Task instructions
All the lines below need to be transcribed exactly. Pictures get left out.

Records provided
-*-

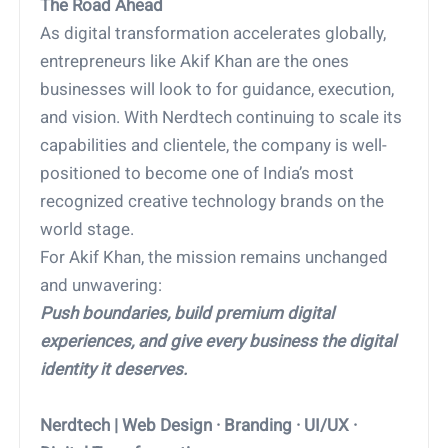
The Road Ahead
As digital transformation accelerates globally,
entrepreneurs like Akif Khan are the ones
businesses will look to for guidance, execution,
and vision. With Nerdtech continuing to scale its
capabilities and clientele, the company is well-
positioned to become one of India’s most
recognized creative technology brands on the
world stage.
For Akif Khan, the mission remains unchanged
and unwavering:
Push boundaries, build premium digital
experiences, and give every business the digital
identity it deserves.
Nerdtech | Web Design · Branding · UI/UX ·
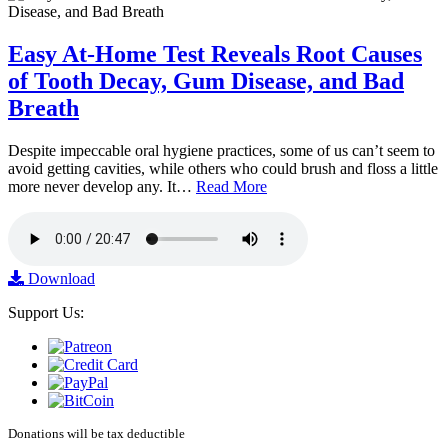
Easy At-Home Test Reveals Root Causes
of Tooth Decay, Gum Disease, and Bad
Breath
Despite impeccable oral hygiene practices, some of us can’t seem to
avoid getting cavities, while others who could brush and floss a little
more never develop any. It…
Read More
Download
Support Us:
Donations will be tax deductible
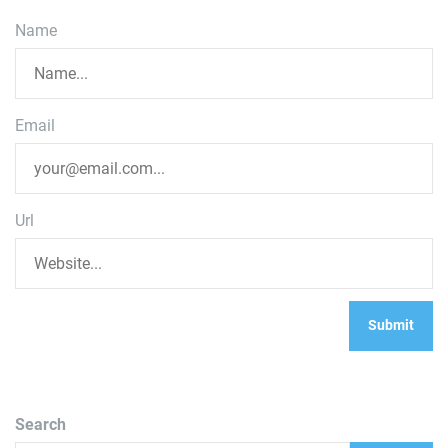
Name
Email
Url
Search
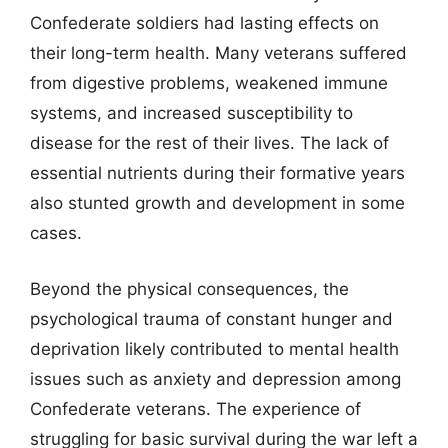
Confederate soldiers had lasting effects on
their long-term health. Many veterans suffered
from digestive problems, weakened immune
systems, and increased susceptibility to
disease for the rest of their lives. The lack of
essential nutrients during their formative years
also stunted growth and development in some
cases.
Beyond the physical consequences, the
psychological trauma of constant hunger and
deprivation likely contributed to mental health
issues such as anxiety and depression among
Confederate veterans. The experience of
struggling for basic survival during the war left a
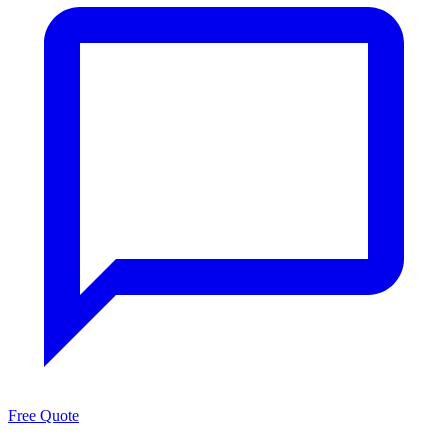
Free Quote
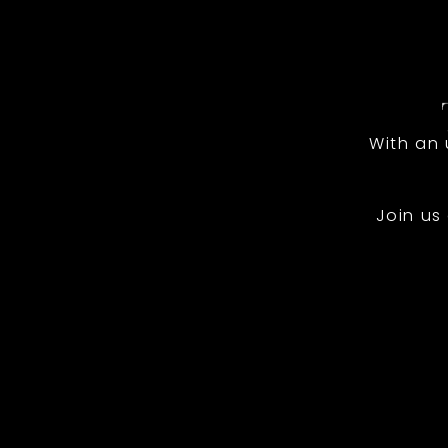
With an
Join us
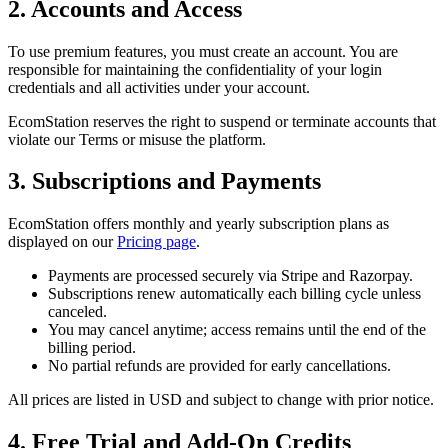
2. Accounts and Access
To use premium features, you must create an account. You are
responsible for maintaining the confidentiality of your login
credentials and all activities under your account.
EcomStation
reserves the right to suspend or terminate accounts that
violate our Terms or misuse the platform.
3. Subscriptions and Payments
EcomStation
offers monthly and yearly subscription plans as
displayed on our
Pricing page
.
Payments are processed securely via Stripe and
Razorpay
.
Subscriptions renew automatically each billing cycle unless
canceled.
You may cancel anytime; access remains until the end of the
billing period.
No partial refunds are provided for early cancellations.
All prices are listed in USD and subject to change with prior notice.
4. Free Trial and Add-On Credits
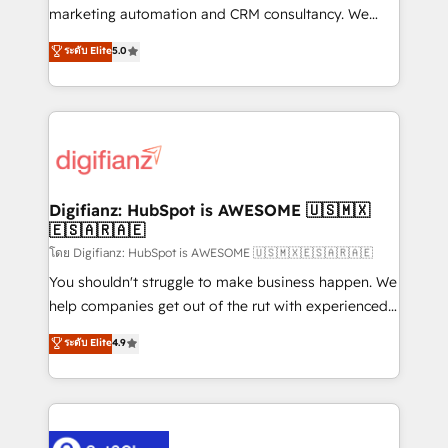
HubSpot implementation - HubSpot CMS website
marketing automation and CRM consultancy. We
build We can do lots of things. But everything we do
enable mid-market and enterprise clients to
ระดับ Elite
5.0
is there for you to: - Grow revenue, and run your
maximise their return from digital and fuel their
business more efficiently - Build stronger
growth. We modernise platforms, streamline
relationships with customers - Make better
operations that are causing inefficiencies, improve
decisions with data - Find a new voice and reach
customer experiences, integrate systems, and
more people - Get the most out of your HubSpot
supercharge revenue operations Key services: • CRM
investment
Implementation • Systems Integration • Digital
Transformation / Web Development • RevOps &
Digifianz: HubSpot is AWESOME 🇺🇸🇲🇽
🇪🇸🇦🇷🇦🇪
Sales Consulting • Marketing Automation What
makes us different? 🚀 Top 0.5% of global HubSpot
โดย Digifianz: HubSpot is AWESOME 🇺🇸🇲🇽🇪🇸🇦🇷🇦🇪
agencies ⚙️ The strongest technical ability and
You shouldn't struggle to make business happen. We
integration capabilities 💼 Consultative, long-term
help companies get out of the rut with experienced,
partners who will embed ourselves into your
process-oriented teams implementing HubSpot
ระดับ Elite
4.9
business, processes and systems 🏢 We specialise in
Marketing, Sales, Service, CMS and Operations Hub,
working with mid-market and enterprise
so selling and actually engaging with your customers
organisations, global organisations and those with
feels easy and pain-free. We are a top ranked
complex use cases 🏆 CRM Implementation,
HubSpot Elite Partner, winner of Rookie of the Year
Platform Enablement, Custom Integration and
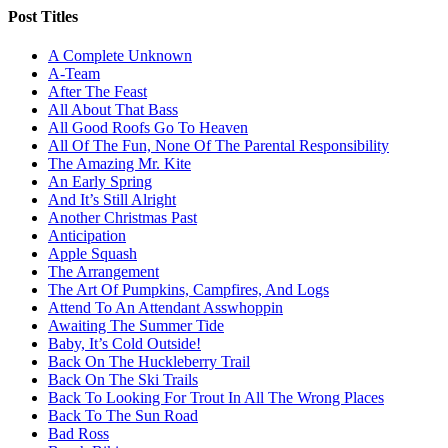
Post Titles
A Complete Unknown
A-Team
After The Feast
All About That Bass
All Good Roofs Go To Heaven
All Of The Fun, None Of The Parental Responsibility
The Amazing Mr. Kite
An Early Spring
And It’s Still Alright
Another Christmas Past
Anticipation
Apple Squash
The Arrangement
The Art Of Pumpkins, Campfires, And Logs
Attend To An Attendant Asswhoppin
Awaiting The Summer Tide
Baby, It’s Cold Outside!
Back On The Huckleberry Trail
Back On The Ski Trails
Back To Looking For Trout In All The Wrong Places
Back To The Sun Road
Bad Ross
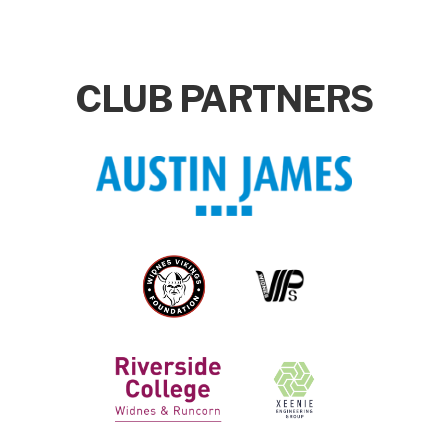
CLUB PARTNERS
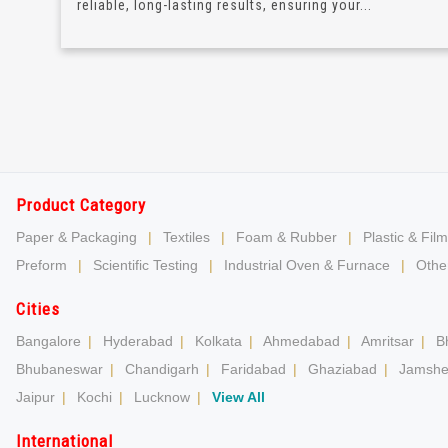
reliable, long-lasting results, ensuring your...
Product Category
Paper & Packaging
|
Textiles
|
Foam & Rubber
|
Plastic & Film
Preform
|
Scientific Testing
|
Industrial Oven & Furnace
|
Other
Cities
Bangalore
|
Hyderabad
|
Kolkata
|
Ahmedabad
|
Amritsar
|
B
Bhubaneswar
|
Chandigarh
|
Faridabad
|
Ghaziabad
|
Jamshe
Jaipur
|
Kochi
|
Lucknow
|
View All
International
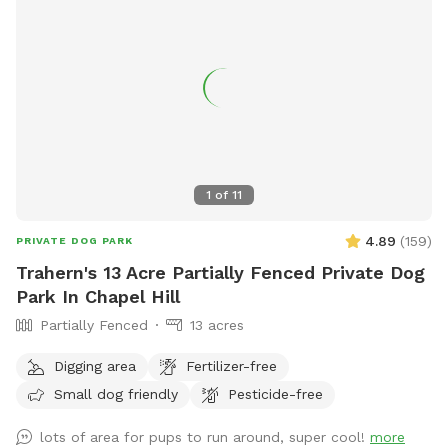
1
of
11
4.89
(
159
)
PRIVATE DOG PARK
Trahern's 13 Acre Partially Fenced Private Dog
Park In Chapel Hill
Partially Fenced
13 acres
Digging area
Fertilizer-free
Small dog friendly
Pesticide-free
lots of area for pups to run around, super cool!
more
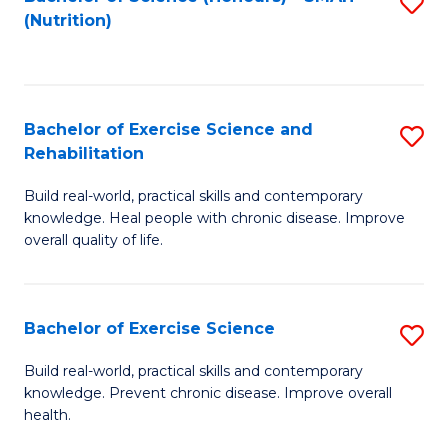
S
(Nutrition)
to
to
C
C
Fa
Fa
Bachelor of Exercise Science and
S
Rehabilitation
B
Build real-world, practical skills and contemporary
of
knowledge. Heal people with chronic disease. Improve
Ex
overall quality of life.
S
a
Bachelor of Exercise Science
S
Re
B
Build real-world, practical skills and contemporary
to
knowledge. Prevent chronic disease. Improve overall
of
health.
C
Ex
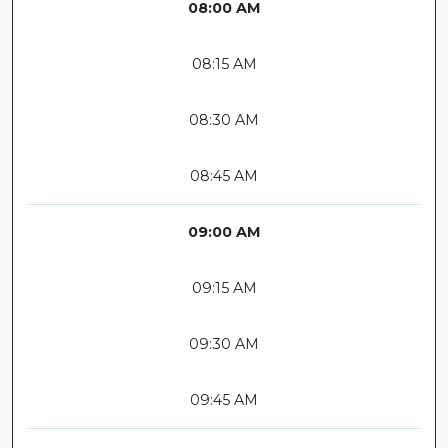
08:00 AM
08:15 AM
08:30 AM
08:45 AM
09:00 AM
09:15 AM
09:30 AM
09:45 AM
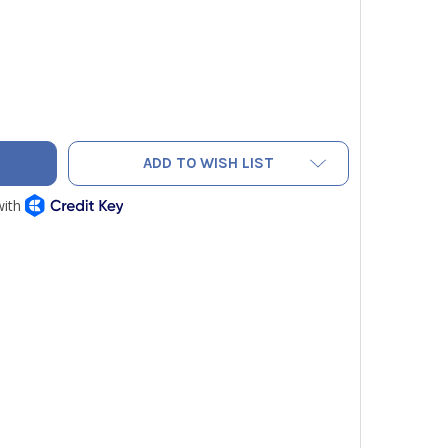
MOR HAND SEAMERS 1891183
TY OF HILMOR HAND SEAMERS 1891183
ADD TO WISH LIST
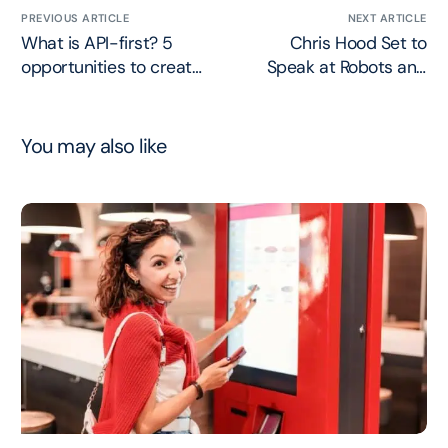
PREVIOUS ARTICLE
NEXT ARTICLE
What is API-first? 5
Chris Hood Set to
opportunities to create
Speak at Robots and
business value
Pencils Webinar
You may also like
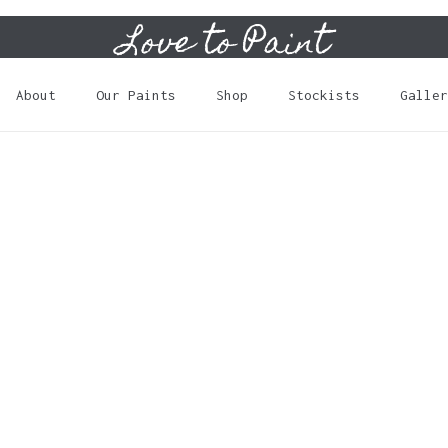
Love to Paint
Cart
About
Our Paints
Shop
Stockists
Galler
N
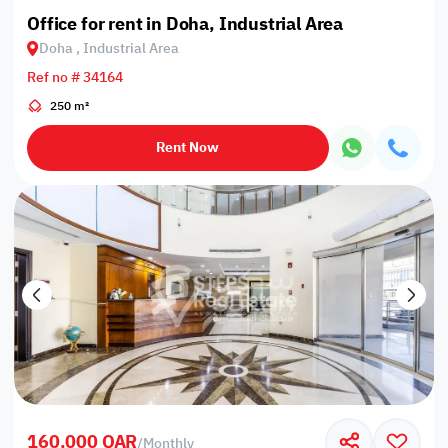
Office for rent in Doha, Industrial Area
Doha , Industrial Area
Ref no # 34164
250 m²
Rent Now
160,000 QAR
/
Monthly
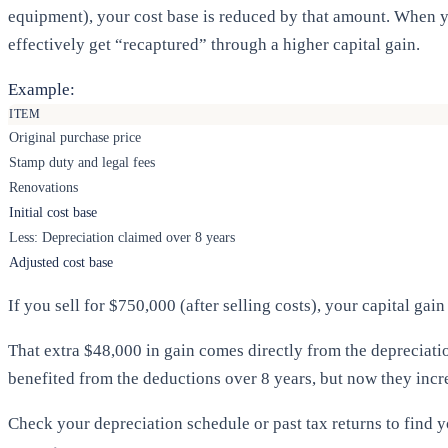
equipment), your cost base is reduced by that amount. When y
effectively get “recaptured” through a higher capital gain.
Example:
ITEM
Original purchase price
Stamp duty and legal fees
Renovations
Initial cost base
Less: Depreciation claimed over 8 years
Adjusted cost base
If you sell for $750,000 (after selling costs), your capital ga
That extra $48,000 in gain comes directly from the depreciatio
benefited from the deductions over 8 years, but now they inc
Check your depreciation schedule or past tax returns to find y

-*-

Answer to the problem
The Road Ahead
As digital transformation accelerates globally,
entrepreneurs like Akif Khan are the ones
businesses will look to for guidance, execution,
and vision. With Nerdtech continuing to scale its
capabilities and clientele, the company is well-
positioned to become one of India’s most
recognized creative technology brands on the
world stage.
For Akif Khan, the mission remains unchanged
and unwavering:
Push boundaries, build premium digital
experiences, and give every business the digital
identity it deserves.
Nerdtech | Web Design · Branding · UI/UX ·
Easy At-Home Test Reveals Root Causes
of Tooth Decay, Gum Disease, and Bad
Breath
Despite impeccable oral hygiene practices, some of us can’t seem to
avoid getting cavities, while others who could brush and floss a little
more never develop any. It…
Read More
Download
Support Us:
Donations will be tax deductible
Name
Email
Url
Search
Confederate soldiers had lasting effects on
their long-term health. Many veterans suffered
from digestive problems, weakened immune
systems, and increased susceptibility to
disease for the rest of their lives. The lack of
essential nutrients during their formative years
also stunted growth and development in some
cases.
Beyond the physical consequences, the
psychological trauma of constant hunger and
deprivation likely contributed to mental health
issues such as anxiety and depression among
Confederate veterans. The experience of
struggling for basic survival during the war left a
Free Quote
With an
Join us
2. Accounts and Access
To use premium features, you must create an account. You are
responsible for maintaining the confidentiality of your login
credentials and all activities under your account.
EcomStation
reserves the right to suspend or terminate accounts that
violate our Terms or misuse the platform.
3. Subscriptions and Payments
EcomStation
offers monthly and yearly subscription plans as
displayed on our
Pricing page
.
Payments are processed securely via Stripe and
Razorpay
.
Subscriptions renew automatically each billing cycle unless
canceled.
You may cancel anytime; access remains until the end of the
billing period.
No partial refunds are provided for early cancellations.
All prices are listed in USD and subject to change with prior notice.
4. Free Trial and Add-On Credits
HubSpot implementation - HubSpot CMS website
marketing automation and CRM consultancy. We
build We can do lots of things. But everything we do
enable mid-market and enterprise clients to
ระดับ Elite
5.0
is there for you to: - Grow revenue, and run your
maximise their return from digital and fuel their
business more efficiently - Build stronger
growth. We modernise platforms, streamline
relationships with customers - Make better
operations that are causing inefficiencies, improve
decisions with data - Find a new voice and reach
customer experiences, integrate systems, and
more people - Get the most out of your HubSpot
supercharge revenue operations Key services: • CRM
investment
Implementation • Systems Integration • Digital
Transformation / Web Development • RevOps &
Digifianz: HubSpot is AWESOME 🇺🇸🇲🇽
🇪🇸🇦🇷🇦🇪
Sales Consulting • Marketing Automation What
makes us different? 🚀 Top 0.5% of global HubSpot
โดย Digifianz: HubSpot is AWESOME 🇺🇸🇲🇽🇪🇸🇦🇷🇦🇪
agencies ⚙️ The strongest technical ability and
You shouldn't struggle to make business happen. We
integration capabilities 💼 Consultative, long-term
help companies get out of the rut with experienced,
partners who will embed ourselves into your
process-oriented teams implementing HubSpot
ระดับ Elite
4.9
business, processes and systems 🏢 We specialise in
Marketing, Sales, Service, CMS and Operations Hub,
working with mid-market and enterprise
so selling and actually engaging with your customers
organisations, global organisations and those with
feels easy and pain-free. We are a top ranked
complex use cases 🏆 CRM Implementation,
HubSpot Elite Partner, winner of Rookie of the Year
Platform Enablement, Custom Integration and
Post Titles
A Complete Unknown
A-Team
After The Feast
All About That Bass
All Good Roofs Go To Heaven
All Of The Fun, None Of The Parental Responsibility
The Amazing Mr. Kite
An Early Spring
And It’s Still Alright
Another Christmas Past
Anticipation
Apple Squash
The Arrangement
The Art Of Pumpkins, Campfires, And Logs
Attend To An Attendant Asswhoppin
Awaiting The Summer Tide
Baby, It’s Cold Outside!
Back On The Huckleberry Trail
Back On The Ski Trails
Back To Looking For Trout In All The Wrong Places
Back To The Sun Road
Bad Ross
CLUB PARTNERS
reliable, long-lasting results, ensuring your...
Product Category
Paper & Packaging
|
Textiles
|
Foam & Rubber
|
Plastic & Film
Preform
|
Scientific Testing
|
Industrial Oven & Furnace
|
Other
Cities
Bangalore
|
Hyderabad
|
Kolkata
|
Ahmedabad
|
Amritsar
|
B
Bhubaneswar
|
Chandigarh
|
Faridabad
|
Ghaziabad
|
Jamshe
Jaipur
|
Kochi
|
Lucknow
|
View All
International
1
of
11
4.89
(
159
)
PRIVATE DOG PARK
Trahern's 13 Acre Partially Fenced Private Dog
Park In Chapel Hill
Partially Fenced
13 acres
Digging area
Fertilizer-free
Small dog friendly
Pesticide-free
lots of area for pups to run around, super cool!
more
S
(Nutrition)
to
to
C
C
Fa
Fa
Bachelor of Exercise Science and
S
Rehabilitation
B
Build real-world, practical skills and contemporary
of
knowledge. Heal people with chronic disease. Improve
Ex
overall quality of life.
S
a
Bachelor of Exercise Science
S
Re
B
Build real-world, practical skills and contemporary
to
knowledge. Prevent chronic disease. Improve overall
of
health.
C
Ex
08:00 AM
08:15 AM
08:30 AM
08:45 AM
09:00 AM
09:15 AM
09:30 AM
09:45 AM
MOR HAND SEAMERS 1891183
TY OF HILMOR HAND SEAMERS 1891183
ADD TO WISH LIST
PREVIOUS ARTICLE
NEXT ARTICLE
What is API-first? 5
Chris Hood Set to
opportunities to create
Speak at Robots and
business value
Pencils Webinar
You may also like
Love to Paint
Cart
About
Our Paints
Shop
Stockists
Galler
N
Office for rent in Doha, Industrial Area
Doha , Industrial Area
Ref no # 34164
250 m²
Rent Now
160,000 QAR
/
Monthly
equipment), your cost base is reduced by that amount. When y
effectively get “recaptured” through a higher capital gain.
Example:
ITEM
Original purchase price
Stamp duty and legal fees
Renovations
Initial cost base
Less: Depreciation claimed over 8 years
Adjusted cost base
If you sell for $750,000 (after selling costs), your capital ga
That extra $48,000 in gain comes directly from the depreciatio
benefited from the deductions over 8 years, but now they inc
Check your depreciation schedule or past tax returns to find y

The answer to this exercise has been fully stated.